包むものである層(面)と包まれるものである遺物(点)との相互関係、特に複数の層(面)と遺物における製作と廃棄における同時性と異時性に関する相互関係、すなわち複数のもの相互の製作と廃棄における時間的関係に関する考察である。幾つかの類型に区分可能である。

A:同時に製作された遺物が、同時に廃棄される(同じ層に堆積する)。製作の同時性と廃棄の同時性が一致している。多くの事例は、こうしたケースであると考えられる。というより、このことを前提として、私たちは「同一層から出るものは、同時期である」とみなしている。

B:同時に製作された遺物が、異なる時期に廃棄される(異なる層に堆積する)。ある特定型式の遺物が上下の層に分かれて含まれる場合であり、人為的な要因を想定する。器種による使用存続期間の違い、壊れやすさの違い、伝世品の問題など、これもまたよくある事例と考えられる。

C:異なる時期に製作された遺物が、同時期に廃棄される(同じ層に堆積する)。異なる型式の遺物がある単一の層あるいは遺構に含まれる場合である。焼失家屋や火災片付け廃棄土坑など、ある特定の事象を契機として一括して埋没する事象が該当し、これまたしばしば報告されている事例である。

次に、異なる時期に製作された遺物が、異なる時期に廃棄されるという場合は、二つのケースがある。

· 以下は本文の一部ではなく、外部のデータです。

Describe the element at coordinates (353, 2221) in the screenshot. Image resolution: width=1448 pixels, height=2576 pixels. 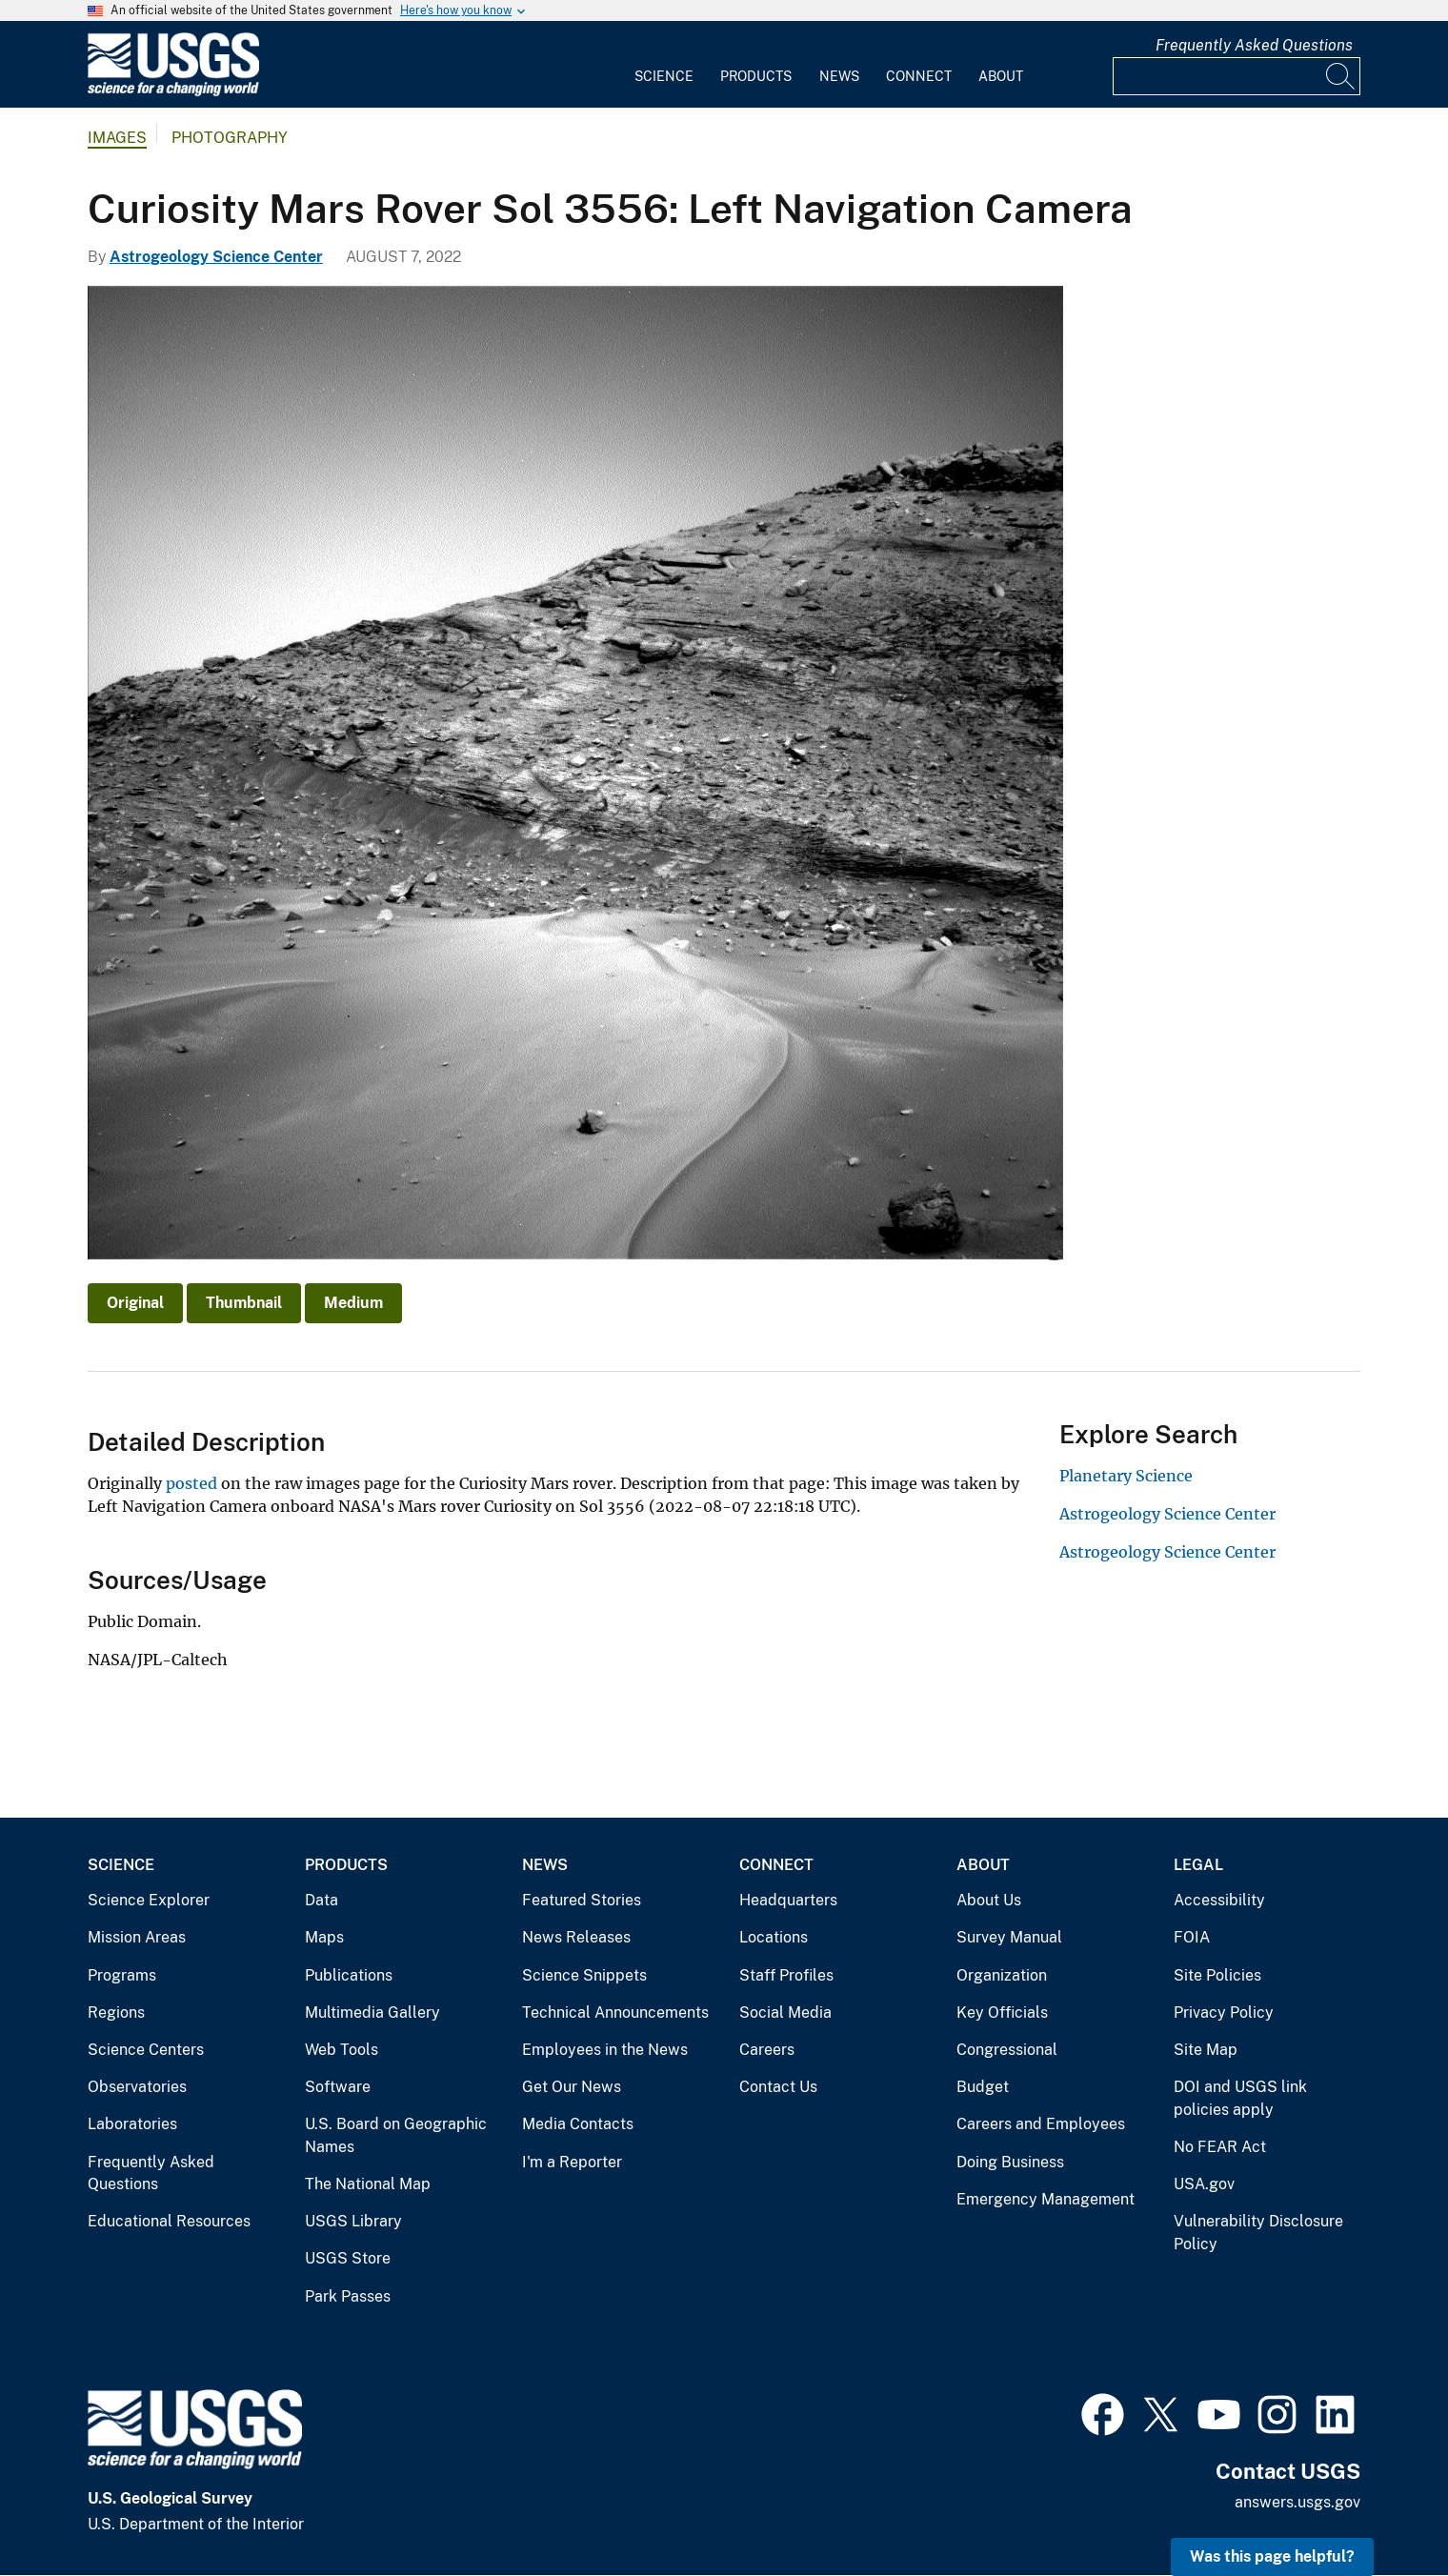 I see `USGS Library` at that location.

D:古くに作られた遺物が最初に廃棄されて下層に堆積し、新しく作られた遺物が、次に廃棄されて上層に堆積する。包まれる遺物の製作順序と、包む層の堆積順序(遺物の廃棄順序)が対応している場合である。これまたよくある事例であり、そうであるが故に、包む層の堆積順序を無原則に包まれる遺物の製作順序に適応してきた、すなわち鈴木・林テーゼが十分に考慮されることがなかったという経緯がある。

E:新しく作られた遺物が最初に廃棄されて下層に堆積し、古くに作られた遺物が、次に廃棄されて上層に堆積する。包まれる遺物の製作順序と、包む層の堆積順序(遺物の廃棄順序)が一致していない、逆転している場合である。すなわち鈴木・林テーゼを考慮すべし、という事例である。

ものが作られ(M)、捨てられる(D)。作られた時の他のものとの相互関係(製作の同時性と異時性)、捨てられた時の他のものとの相互関係(廃棄の同時性と異時性)。製作(M)と廃棄(D)のそれぞれについて、こうした同時性(Simultaneity)と異時性(Old & New)を関連させると、最終的に以上の5つのパターンに集約されることになる。多くが、そして殆どの場合が、すなわちモンテリウスから山内清男に至るまで、AからDまでのケースを目の当たりにしてきたわけで、Eといった事例は極めて「例外」とも言える状態だったのではないか。
だから、確率的な物言いとして「蓋然性(Wahrscheinlichkeit)」(モンテリウス1932:19)が語られてきたと思われる。

ここから、「型式組列」の「平行性(Parallelismus)」(同:31)へと至る論理階梯についても、若干引っかかる部分もあるのだが、その解明については、後日に先送りされた課題としておく。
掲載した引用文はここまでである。